Items from a data source:
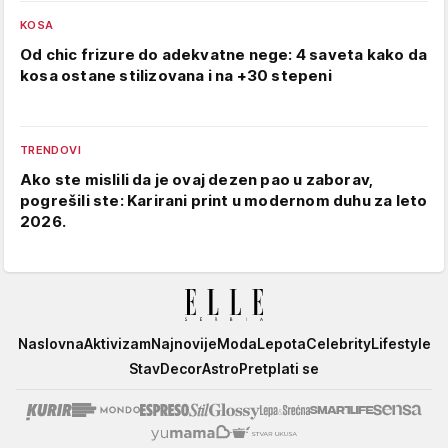
KOSA
Od chic frizure do adekvatne nege: 4 saveta kako da
kosa ostane stilizovana i na +30 stepeni
TRENDOVI
Ako ste mislili da je ovaj dezen pao u zaborav,
pogrešili ste: Karirani print u modernom duhu za leto
2026.
Elle
Naslovna
Aktivizam
Najnovije
Moda
Lepota
Celebrity
Lifestyle
Stav
Decor
Astro
Pretplati se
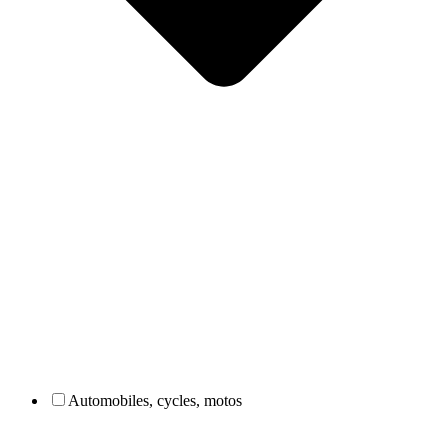
Automobiles, cycles, motos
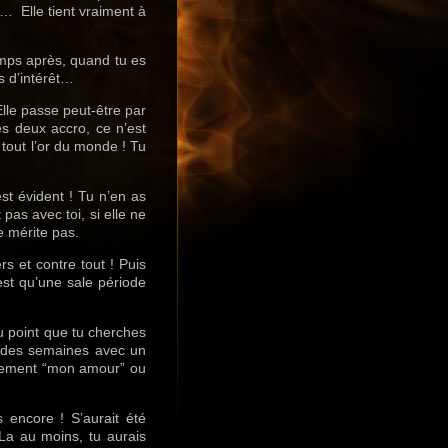
… Elle tient vraiment à
emps après, quand tu es
s d’intérêt…
Elle passe peut-être par
es deux accro, ce n’est
 tout l’or du monde ! Tu
st évident ! Tu n’en as
 pas avec toi, si elle ne
e mérite pas.
rs et contre tout ! Puis
n’est qu’une sale période
u point que tu cherches
s des semaines avec un
surement “mon amour” ou
 encore ! S’aurait été
 La au moins, tu aurais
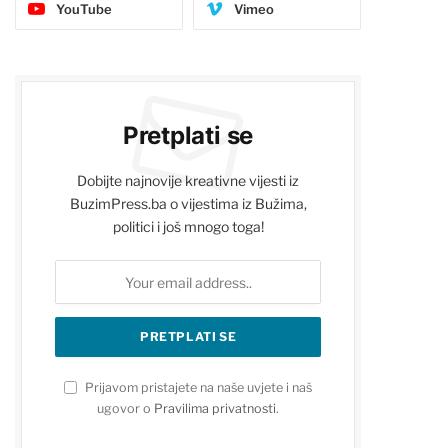
YouTube
Vimeo
Pretplati se
Dobijte najnovije kreativne vijesti iz
BuzimPress.ba o vijestima iz Bužima,
politici i još mnogo toga!
Prijavom pristajete na naše uvjete i naš
ugovor o
Pravilima privatnosti
.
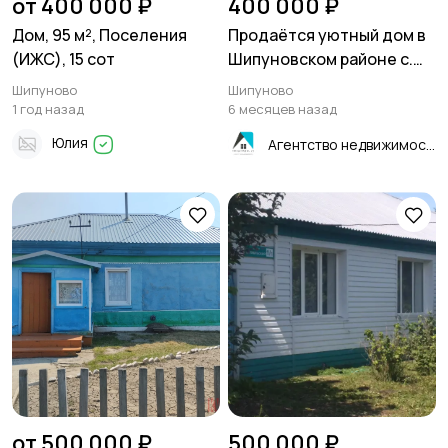
от 400 000 ₽
400 000 ₽
Дом, 95 м², Поселения
Продаётся уютный дом в
(ИЖС), 15 сот
Шипуновском районе с.
Баталово 47,3 м²
Шипуново
Шипуново
1 год назад
6 месяцев назад
Юлия
Агентство недвижимости "Квартиры.ру"- Рубцовск
от 500 000 ₽
500 000 ₽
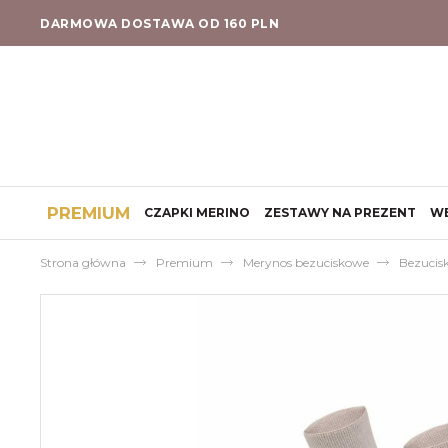
DARMOWA DOSTAWA OD 160 PLN
PREMIUM
CZAPKI MERINO
ZESTAWY NA PREZENT
W
Strona główna
Premium
Merynos bezuciskowe
Bezucis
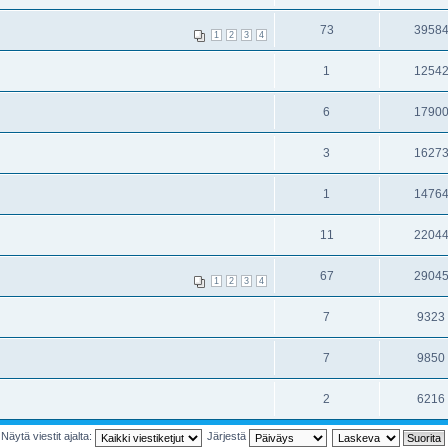
73
3958
1
2
3
4
1
1254
6
1790
3
1627
1
1476
11
2204
67
2904
1
2
3
4
7
9323
7
9850
2
6216
Näytä viestit ajalta:
Järjestä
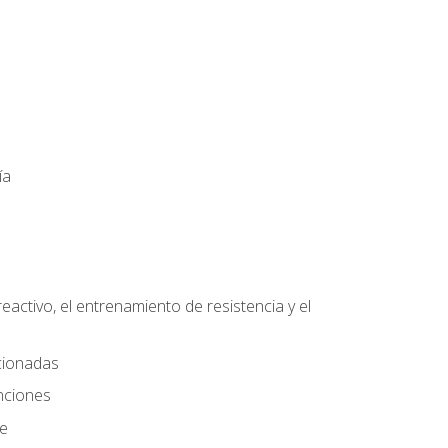
ía
eactivo, el entrenamiento de resistencia y el
ccionadas
nciones
te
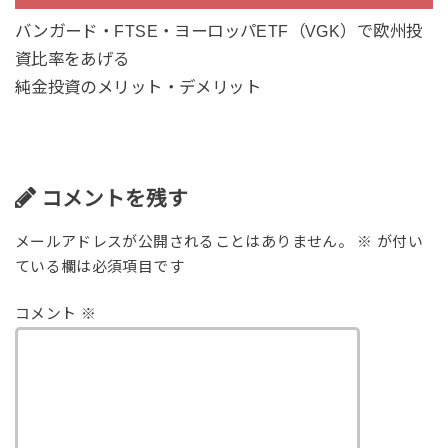
バンガード・FTSE・ヨーロッパETF（VGK）で欧州投
資比率をあげる
純金投資のメリット・デメリット
コメントを残す
メールアドレスが公開されることはありません。
※
が付い
ている欄は必須項目です
コメント
※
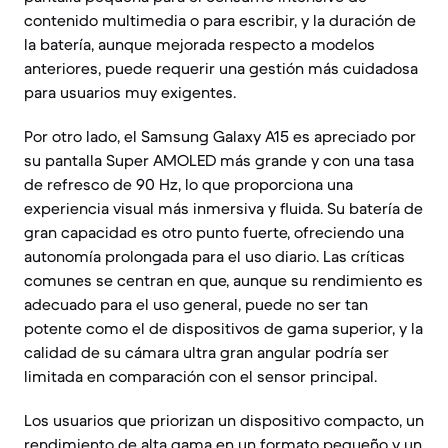
contenido multimedia o para escribir, y la duración de
la batería, aunque mejorada respecto a modelos
anteriores, puede requerir una gestión más cuidadosa
para usuarios muy exigentes.
Por otro lado, el Samsung Galaxy A15 es apreciado por
su pantalla Super AMOLED más grande y con una tasa
de refresco de 90 Hz, lo que proporciona una
experiencia visual más inmersiva y fluida. Su batería de
gran capacidad es otro punto fuerte, ofreciendo una
autonomía prolongada para el uso diario. Las críticas
comunes se centran en que, aunque su rendimiento es
adecuado para el uso general, puede no ser tan
potente como el de dispositivos de gama superior, y la
calidad de su cámara ultra gran angular podría ser
limitada en comparación con el sensor principal.
Los usuarios que priorizan un dispositivo compacto, un
rendimiento de alta gama en un formato pequeño y un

• _INSTRUCTIONS FOR THE TASK_: Please copy out each line of the data in which the word "otro" occurs.

• _TASK RESULT_:
Por otro lado, el Samsung Galaxy A15 es apreciado por
gran capacidad es otro punto fuerte, ofreciendo una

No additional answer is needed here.